Rachel graduated from Stonehill College in 2013 with a Bachelor of Arts in Economics and a minor in Mathematics. She also engaged in two summers of economic research experience.
Her interest in labor economics drew her to the PhD program in Applied Economics at Northeastern University, where members of the department were conducting research similar to what she aspires to do in her career.
Here is Rachel’s Northeastern story…
“I chose the PhD program in Applied Economics at Northeastern for a number of reasons. The first reason being that Northeastern is located in Boston, where there are almost infinite professional resources for graduate students and economists. The second major deciding factor for me was the labor economics concentration of the program. During my undergraduate education, I took a course in labor economics, and I found it to be one of the most interesting courses. Because of this experience, I sought out a program with a strength in labor economics.”
Rachel’s most transformative courses were the field courses she took at the end of her coursework.
“The Labor Field Courses exposed me to great deal of important work in the field of Labor Economics, opening my eyes to the width and breadth of possibilities for research. Labor encompasses a great deal of topics, more than I had even anticipated when choosing the field. There is so much exciting work, and so many directions to look in. I was also able to learn about many econometric techniques that I had not seen in my previous economic courses. These methods are ones that I now plan to use in my own research.”
Another transformative experience for Rachel is the research that she continues to do with faculty members in the economics department.
“Being a part of a large research project allows me to get meaningful experience that will help me be a confident and experienced researcher once it is my turn to lead a project.”
The most transformative experience is ongoing – her own dissertation.
“I am now able to put all my experience and education to use, and to work on something that is my very own brain-child in a supportive environment.”
During her years at Northeastern, Rachel has gone to professional conferences and presented her own research. Most recently, she went to Washington D.C. to the 2016 Southern Economic Association Meeting and presented a paper on optimizing the use of unemployment insurance during periods of high unemployment. This paper will become a chapter in her dissertation.

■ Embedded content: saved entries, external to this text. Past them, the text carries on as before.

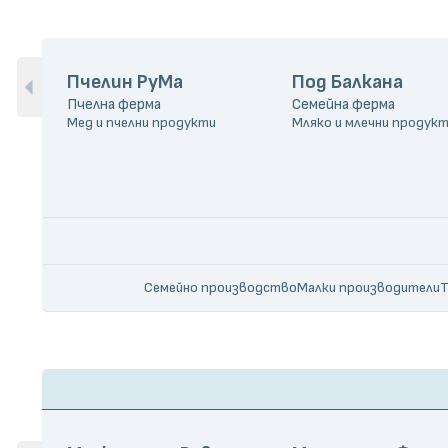
Пчелин РуМа
Под Балкана
Пчелна ферма
Семейна ферма
Мед и пчелни продукти
Семейно производство
Малки производители
Т
Устойчиво производство
Cruelty free
Рециклируеми опа
Без глутен
Без ГМО
Без добавена захар
Без консе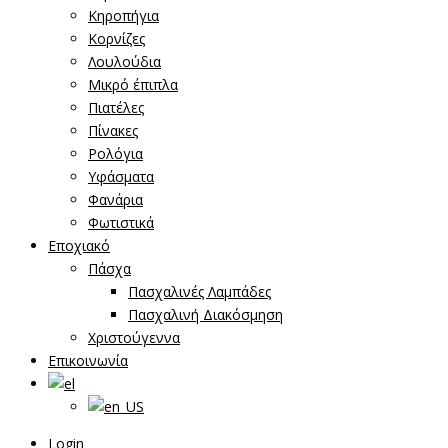
Κηροπήγια
Κορνίζες
Λουλούδια
Μικρό έπιπλα
Πιατέλες
Πίνακες
Ρολόγια
Υφάσματα
Φανάρια
Φωτιστικά
Εποχιακό
Πάσχα
Πασχαλινές Λαμπάδες
Πασχαλινή Διακόσμηση
Χριστούγεννα
Επικοινωνία
Login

Rachel has spent her summers working for professors in the Department of Economics as a research assistant. This work exposed her to even more research topics and opportunities, and allowed her to remain on track with her own research, as well.
One recent project, “Consequences of Long-term Unemployment for Household Finances,” that Rachel worked on with NU Economics Chair William Dickens and Robert Triest (Federal Reserve) has been published in the April 2017 issue of The Russell Sage Foundation Journal of the Social Sciences.
The remainder of Rachel’s time at Northeastern will be spent on her dissertation. She will be defending her dissertation proposal in the Spring of 2019 and will then pursue her professional goals.